Tres niños de Eva

Sergio Berrocal | Newsoncuba España

Fornicaron sin parar veinticuatro días y veinticuatro noches, después de que un señor amable les hubiese abierto las puertas de lo que designó como paraíso. Dos mil y no se sabe cuántos años más después, uno de los frutos de aquella fornicación sin parangón, uno de los nacidos estaba en un monte de Cataluña, frontera con Francia, buscando champiñones, en un acto suicida ya que no sabía distinguir los venenosos de lo demás. Pero esto le había ocurrido toda su vida de periodista internacional y se dijo que se ensució las manos con tantos champiñones venenosos que ya nada podía pasar.

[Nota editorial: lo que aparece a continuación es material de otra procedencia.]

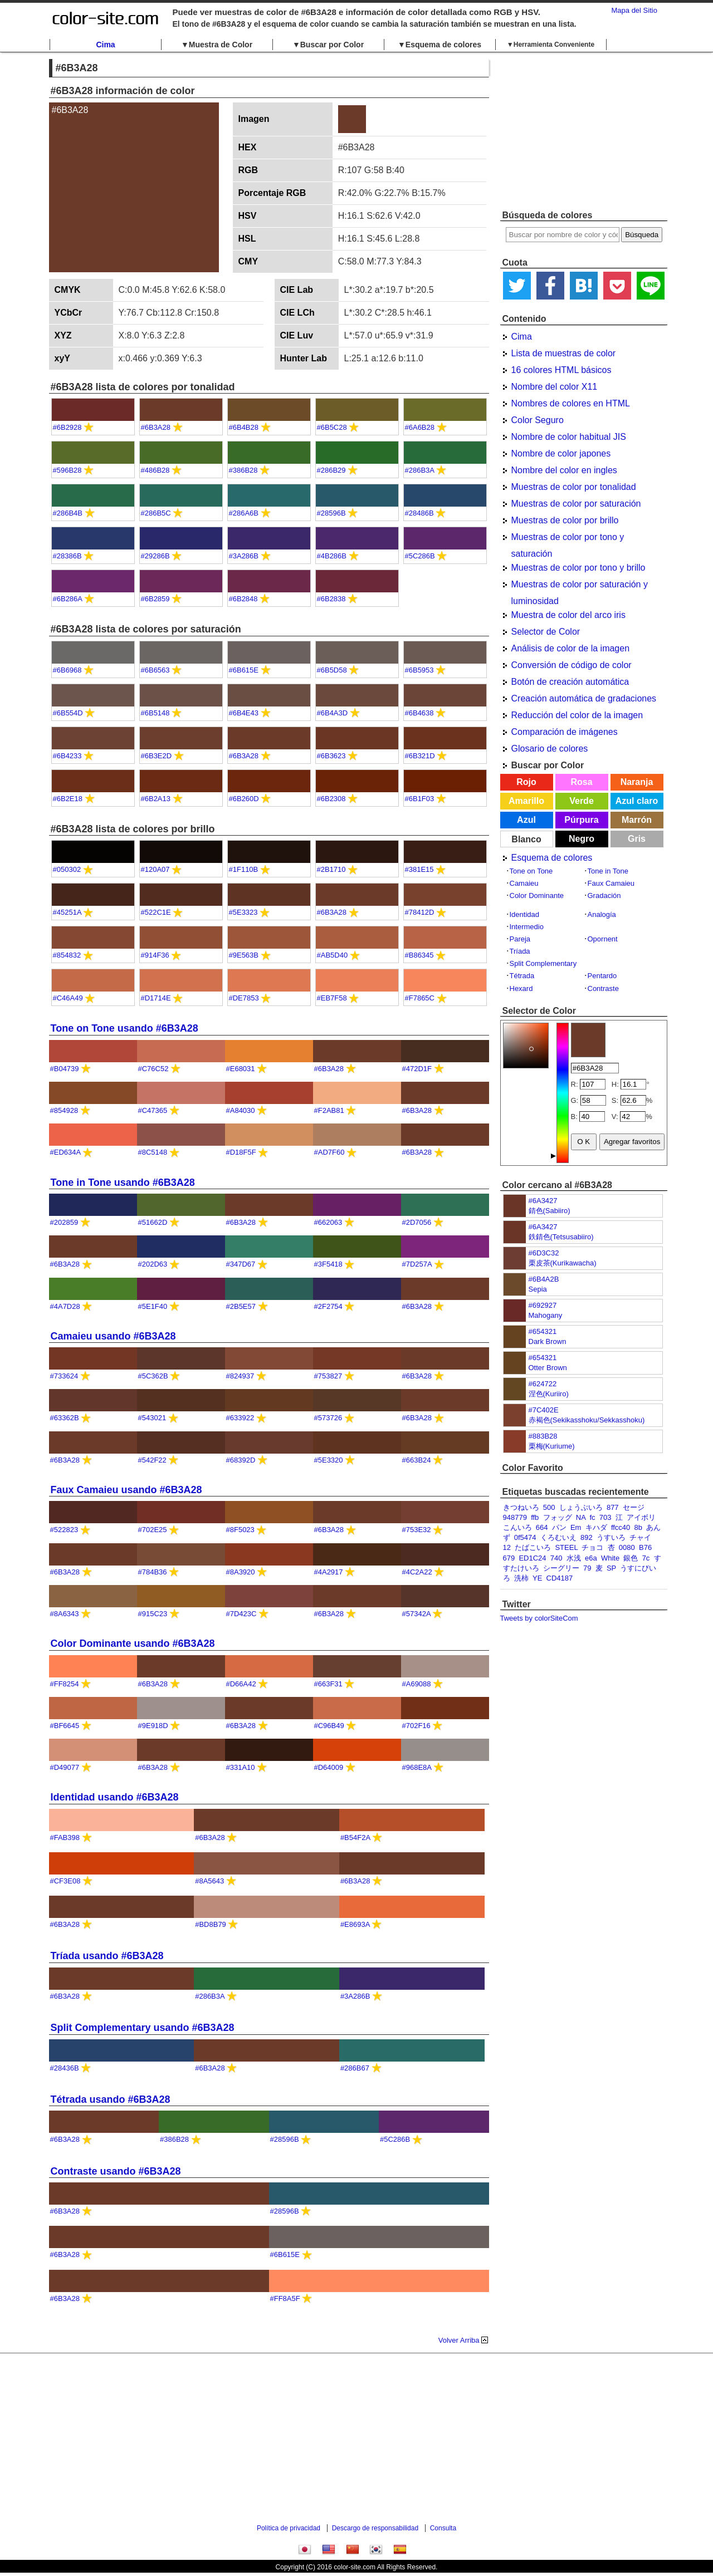  What do you see at coordinates (584, 698) in the screenshot?
I see `Creación automática de gradaciones` at bounding box center [584, 698].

En el sur de España, otro periodista de tiempos pasados, al borde de la locura de una vida marcada por cientos de sensaciones desagradables que un psiquiatra calificó de “locura pasajera a ratos”, no sabía que existían los bichos catalanes que su colega cazaba en los montes que enfrentaban su casa. Se dedicaba a escribir y a escribir, aunque nadie le hiciera caso. En París, otro miembro de esa legión de los sesenta, antiguo aviador, no sabía si dedicarse al golf, un rato coñazo o a la degustación de Armagnac sedoso. Hasta que se dedicó a la escultura y su ego estaba feliz como sus amigos. El buscador improvisado de setas había sido muchos años atrás uno de los primeros periodistas que había tenido suficientemente intimidad con la curia del Vaticano para que desde Roma poder tomar el pulso a los Papas y averiguar la muerte de alguno antes que otros locos de la información pudiesen pisarle la valentonada.

Crio hijos en Italia, fundó restaurantes de los que los más gastrónomos recuerdan todavía. Pero el periodismo pasado por las islas españolas donde entonces, tiempos aquellos benditos, se podía ser hipi y enamorarse mil veces. Luego le tocó el turno de París, con el lápiz en ristra y el oído a visor. Era un excelente periodista. Tanto que apareció por Barcelona cuando Salvador Dali, el pintor que todos hemos amado, estaba a punto de morir. Y fue él, nuestro buscador de setas, quien le cerró los ojos con un despacho enviado a su agencia afirmando la muerte del Maestro. Ningún otro periodista se había enterado todavía. Creían que el genio dormía una siesta.

En cuanto al aviador, su historia está encerrada en un manuscrito que lleva consigo a todas partes y que nadie ha leído. En la compañía aérea que lo acogió piso cabezas y torsos sin hacer daño a nadie para llegar el primero a todos los puestos, al uniforme con galones, a la confianza de celebridades que entonces pasaban mucho por París, en busca de novias y otros chismes. Es un tipo del norte de España, creo que asturiano, que consiguió curtirse una brillante carrera en el dominio de la aviación, convirtiéndose en un geniecillo cuando una comunicación por telex entre las diferentes oficinas de la compañía podía valer oro.

Y se jubiló y también corrió para el monte, pero con mucha elegancia, con un palo de golf. Hasta que comprendió que la escultura era lo suyo. En cuanto al tercer feto de los días y noches de lujuria de Adán y Eva, mamó periodismo sin parar, estuvo donde había que estar y también donde nadie le llamaba en muchos lugares del mundo entero, donde consiguió saber cosas que a veces destilaba en sus escritos de jubilado, pero con la elegancia de los que saben algo del comienzo de todo.

Este último bastardo vive en una isla en el extremo sur de España y hace lo único que quiso aprender, escribir. No le gusta arrancar setas del suelo porque dice que sus riñones son frágiles, y se contenta con contar las historias que los otros le dictan. Los tres nacidos de aquel primer descubrimiento del amor salvaje entre Adán y Eva es un adicto al güisqui, que toma mirando a las montañas donde crece la palma.